--- PROVIDED RECORDS Enclosed Below ---
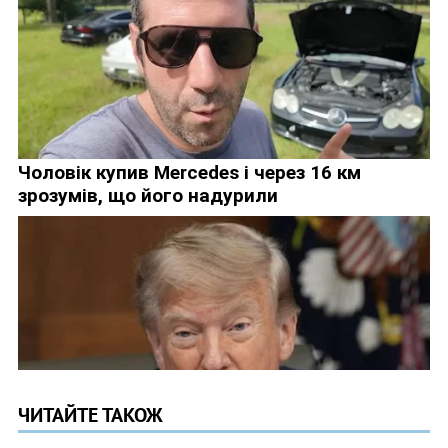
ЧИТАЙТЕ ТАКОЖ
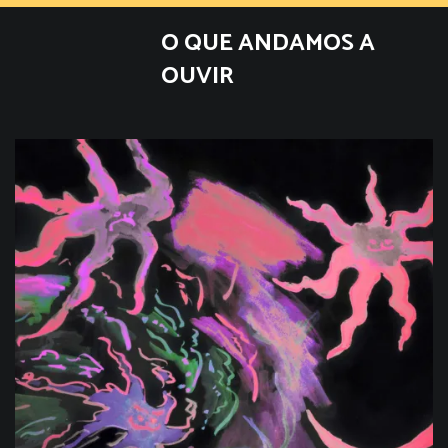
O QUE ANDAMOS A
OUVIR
--- End of Enclosed PROVIDED RECORDS ---
--- PROVIDED RECORDS Enclosed Below ---
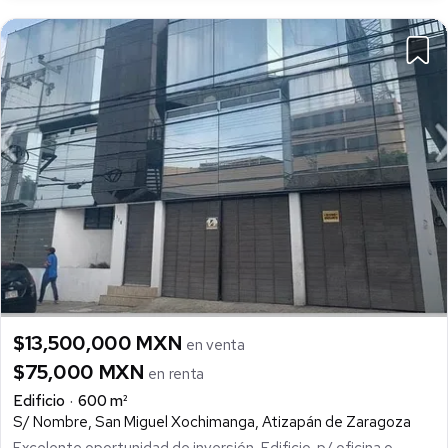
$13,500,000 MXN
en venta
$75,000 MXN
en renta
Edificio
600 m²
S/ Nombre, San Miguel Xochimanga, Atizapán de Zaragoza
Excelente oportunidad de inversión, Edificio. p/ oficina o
--- End of Enclosed PROVIDED RECORDS ---
■ **WHAT YOU WILL DO**
In the material above, each line with the word "Edificio" should be copied.

■ **ANSWER TO THE PROBLEM**
Edificio
Excelente oportunidad de inversión, Edificio. p/ oficina o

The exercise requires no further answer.